Non si tratta solo di tutelare la concorrenza fra produttori, ma anche l’interesse dei consumatori, cosa che in genere non viene considerata abbastanza, a mio avviso. Poi, è vero, molti disciplinari non sono così efficaci, sono sicuramente frutto di compromessi fra gli interessi talvolta confliggenti fra viticoltori e imbottigliatori, hanno maglie troppo larghe od obsolete. Tutto vero, ma, come cantava il grande Sergio Mendes, “mas que nada” (“meglio di niente”).
4 commenti
in due parole , i Consorzi sono stati e sono la rovina dell’Italia del vino, spillano solo soldi per i loro interessi di rimanere a galla, non tutelano, non (possono) controllare e permettono la qualsiasi ai produttori, specie se grandi. I controlli sono fatti UNUCAMENTE da Valor Italia, che sostituisce la RRFF, ma che ha poco personale e poco preparato.
Erik Banti
Considerazioni molto interessanti e condivisibili a partire da un incipit impreciso, dove “Mas que nada” sta per “ma dai”, “ma certo” o “figurati” , almeno in portoghese, lingua madre di Sergio Mendes e titolo de un brano di Jorge Ben Jor, noto cantautore brasiliano.
Esattamente Terry, è volutamente così il titolo. Come nella locandina dell’immagine di apertura.
Piccola la vigna, grande il vino, scriveva Luigi Veronelli. E puntualmente recensiva soprattutto vini da singola Vigna, cru, solatio et similia.
Il legislatore ha introdotto le MGA e le UGA, ulteriore passo avanti.
Certo le rese per ettaro di molto disciplinari andrebbero ridotte, specie uin tempi di magazzini pieni e di siccità.
È vero che il sistema dei controlli non funziona e che sarebbe utile un’autorità apposita di natura pubblicistica, magari regionale secondo la moda attuale.
Concordo pienamente dunque sulla valutazione positiva del sistema delle DOP.

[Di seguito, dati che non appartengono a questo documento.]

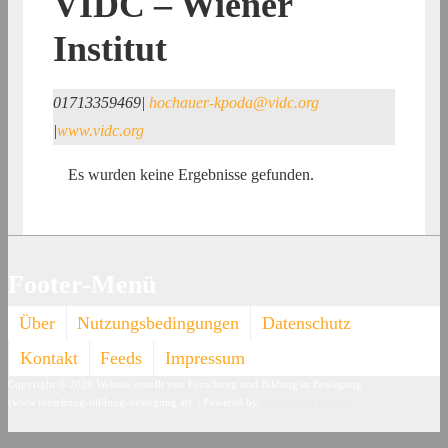
VIDC – Wiener
Institut
01713359469
|
hochauer-kpoda@vidc.org
|
www.vidc.org
Es wurden keine Ergebnisse gefunden.
Footer-Menü
Über
Nutzungsbedingungen
Datenschutz
Kontakt
Feeds
Impressum
Copyright © 2026
Website erstellt von Forschung und Bildung in Bewegung
(www.forschung-bildung-bewegung.at).
| Powered by
Responsive Theme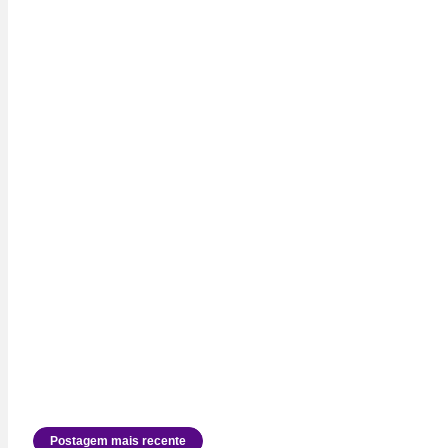
Postagem mais recente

Forse andrebbe meglio precisata la funzione delle IGP, dedicata alla sperimentazione di nuovi modelli più che a indicazioni di provenienza senz’anima.
Tommaso d’Aquino insegnava che è il tempo qualitativo che conta, non il quantitativo.

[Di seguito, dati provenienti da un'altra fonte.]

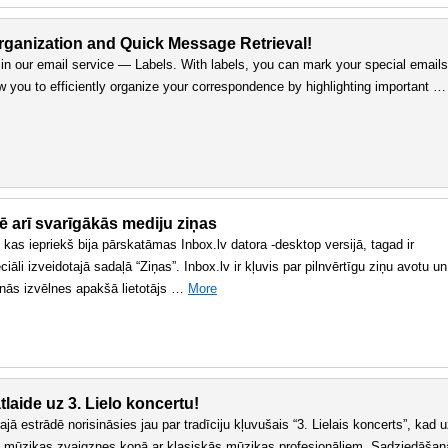
rganization and Quick Message Retrieval!
n our email service — Labels. With labels, you can mark your special emails
ow you to efficiently organize your correspondence by highlighting important …
nē arī svarīgākās mediju ziņas
 kas iepriekš bija pārskatāmas Inbox.lv datora -desktop versijā, tagad ir
iāli izveidotajā sadaļā “Ziņas”. Inbox.lv ir kļuvis par pilnvērtīgu ziņu avotu un
venās izvēlnes apakšā lietotājs …
More
laide uz 3. Lielo koncertu!
ajā estrādē norisināsies jau par tradīciju kļuvušais “3. Lielais koncerts”, kad 
s mūzikas zvaigznes kopā ar klasiskās mūzikas profesionāļiem. Sadziedāšan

Chi scrive e la rockstar Madonna sono più o meno dello stesso tempo quantitativo, con riferimento all’anno di nascita, ma non andiamo dallo stesso sarto.
Sarebbe bene che una guida QUALITATIVA come quella che Lei dirige scopasse fuori i vini con i nomi di fantasia.
Con buona pace dei creativi, il nome del vino è quello della sua vigna.
Che usino nomi di fantasia gli imbottigliatori è comprensibile, che lo facciano i vignaioli masochista.